At the beginning, Robin is naive and conflict-averse. He loves what he is doing at Babel and is reluctant to give up his translator's creature comforts. Even though he meets his older half brother Griffin and for a time is roped into supplying silver bars and manuscripts for Griffin's underground Hermes Society, he is torn between the memory of China and the life he has at Babel. It's not until more than halfway through the book, four years into Robin's studies at Babel, when he returns to his home city of Canton in China to negotiate a truce between the Chinese emperor and the British corporations wanting to open up more trade, that the scales fall from his eyes. The British, led by Professor Lowell and others, intend to use this incident to declare a full-scale war on China....a war that, thanks to the advantages silver-working has given their armed forces, they intend to win.

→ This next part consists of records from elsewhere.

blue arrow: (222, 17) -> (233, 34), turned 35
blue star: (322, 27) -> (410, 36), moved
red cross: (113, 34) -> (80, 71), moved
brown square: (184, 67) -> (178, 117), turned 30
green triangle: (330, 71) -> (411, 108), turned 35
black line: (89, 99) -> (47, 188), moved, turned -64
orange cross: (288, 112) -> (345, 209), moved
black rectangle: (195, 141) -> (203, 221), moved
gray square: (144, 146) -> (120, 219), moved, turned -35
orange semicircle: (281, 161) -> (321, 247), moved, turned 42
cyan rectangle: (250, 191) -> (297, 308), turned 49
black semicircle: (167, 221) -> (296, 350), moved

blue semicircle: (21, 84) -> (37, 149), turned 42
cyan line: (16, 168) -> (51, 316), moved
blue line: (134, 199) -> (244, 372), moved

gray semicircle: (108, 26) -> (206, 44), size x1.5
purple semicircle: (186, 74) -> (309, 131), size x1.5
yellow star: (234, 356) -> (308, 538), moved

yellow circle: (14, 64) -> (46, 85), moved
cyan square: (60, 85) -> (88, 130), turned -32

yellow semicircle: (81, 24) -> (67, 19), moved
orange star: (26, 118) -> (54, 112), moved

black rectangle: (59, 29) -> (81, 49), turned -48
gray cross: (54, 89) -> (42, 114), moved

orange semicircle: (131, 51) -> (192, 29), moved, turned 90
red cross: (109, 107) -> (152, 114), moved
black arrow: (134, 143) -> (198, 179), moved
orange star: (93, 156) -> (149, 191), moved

From then on Robin and his three friends are irrevocably drawn into the revolution. There is considerable grief, guilt and pain for all of them, and this being an R.F. Kuang novel (as you know if you've read any books in the Poppy War trilogy) the author is unsparing as to the consequences of her characters' actions. For this book that means most of the characters will be killed off. Kuang does not write uplifting books or happy endings, so if you're not in the mood for grimness you might want to skip this one.

But I hope you won't, because it's so good, and so beautifully written. For instance (flipping to one of my bookmarks) this is how Robin describes his work:

I think translation can be much harder than original composition in many ways. The poet is free to say whatever he likes, you see--he can choose from any number of linguistic tricks in the language he's composing in. Word choice, word order, sound--they all matter, and without any one of them the whole thing falls apart. That's why Shelley writes that translating poetry is about as wise as casting a violet into a crucible. So the translator needs to be translator, literary critic, and poet all at once--he must read the original well enough to understand all the machinery at play, to convey its meaning with as much accuracy as possible, then rearrange the translated meaning into an aesthetically pleasing structure in the target language that, by his judgment, matches the original. The poet runs untrammeled across the meadow. The translator dances in shackles.

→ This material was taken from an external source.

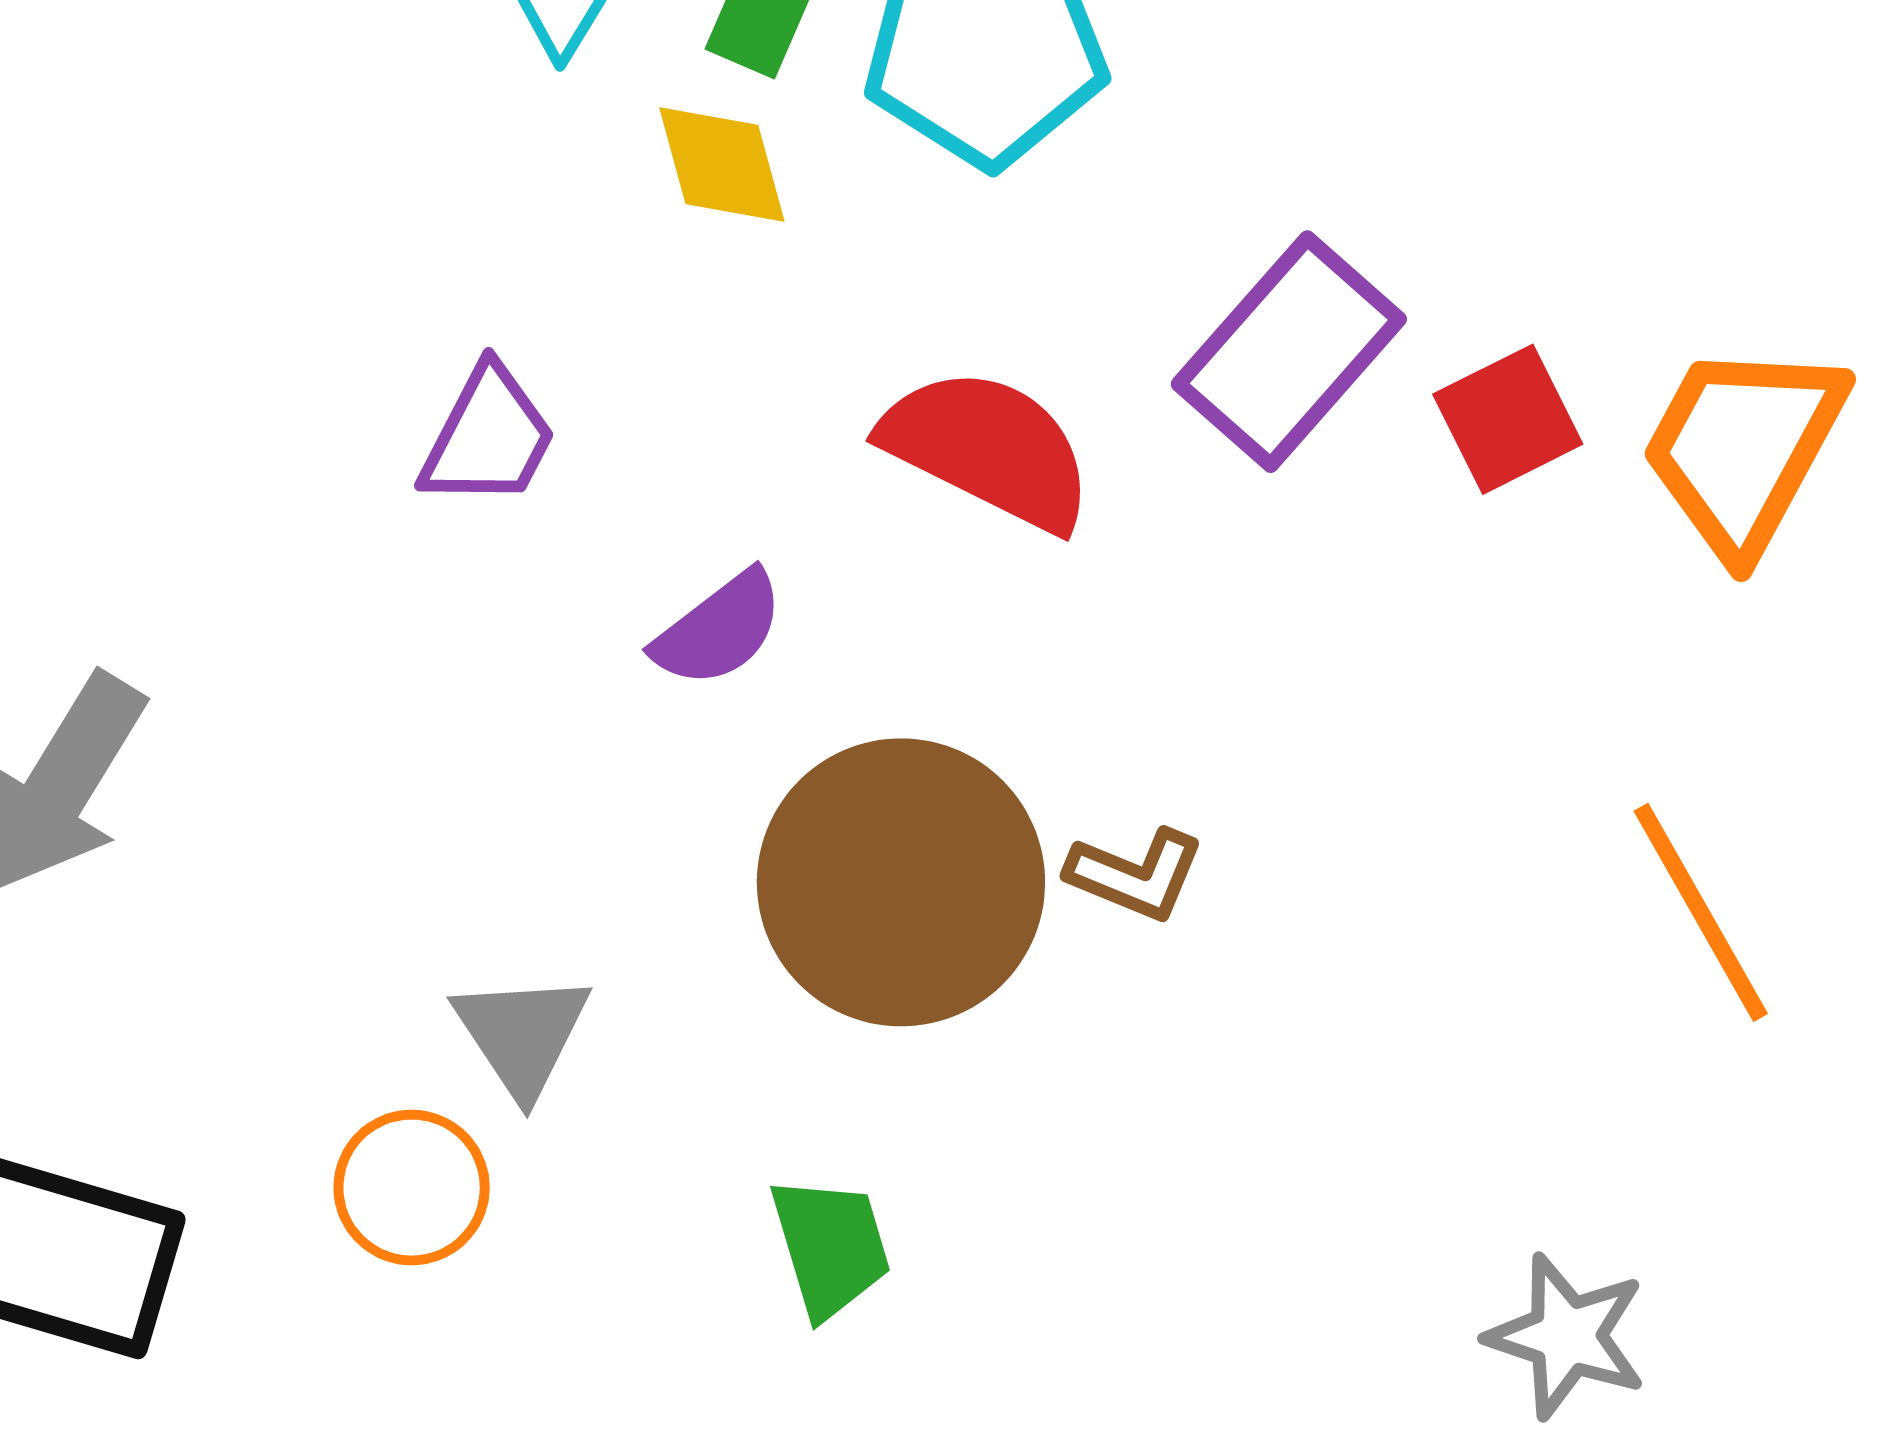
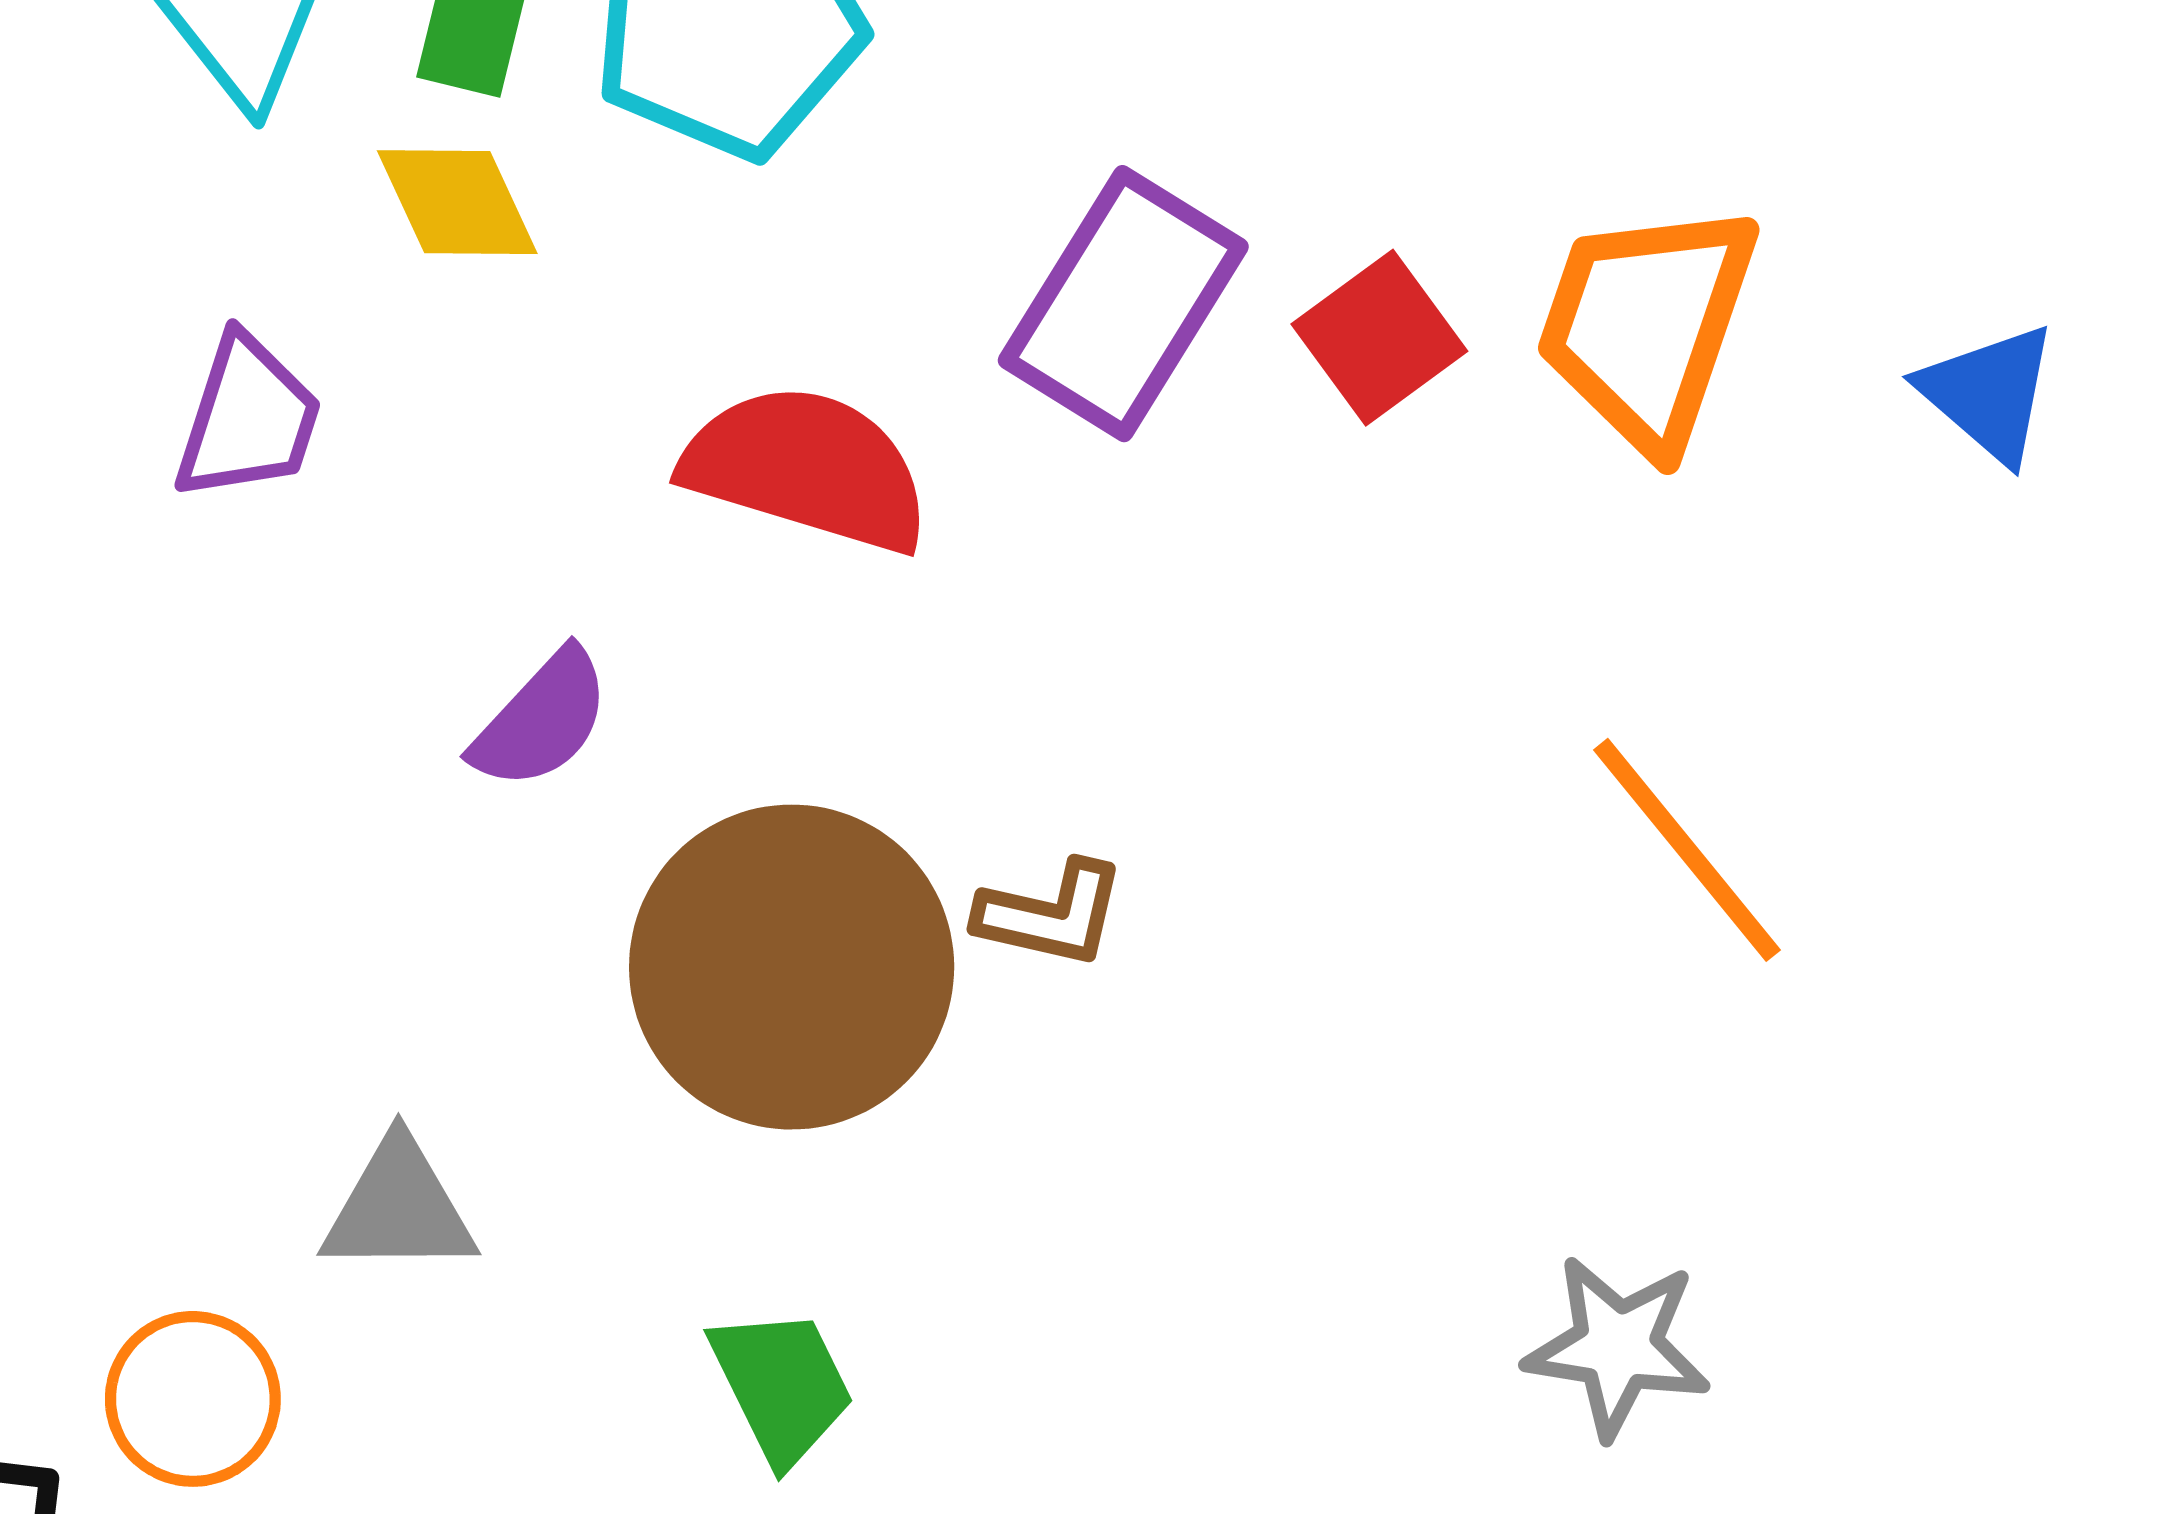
purple trapezoid: (488, 437) -> (248, 418), moved
gray triangle: (522, 1035) -> (399, 1208), turned -47
orange circle: (412, 1188) -> (193, 1399), moved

And when Robin returns to Oxford after his epiphany and realizes what his life there always was:

But the dream was shattered. That dream had always been founded on a lie. None of them had ever stood a chance of truly belonging here, for Oxford wanted only one kind of scholar, the kind born and bred to cycle through posts of power it had created for itself. Everyone else it chewed up and discarded. These towering edifices were built with coin from the sale of slaves, and the silver that kept them running came blood-stained from the mines of Potosi. It was smelted in choking forges where native labourers were paid a pittance, before making its way on ships across the Atlantic to where it was shaped by translators ripped from their countries, stolen to this faraway land and never truly allowed to go home.

Kuang sets a lot of plates spinning for this book, and she keeps all of them in the air until the end. As I said, it's not a happy ending, but it's the only ending that could be written. She was nominated for a great many awards for the Poppy War trilogy, but damn....this book is even better. If it were up to me, I would give her all the awards.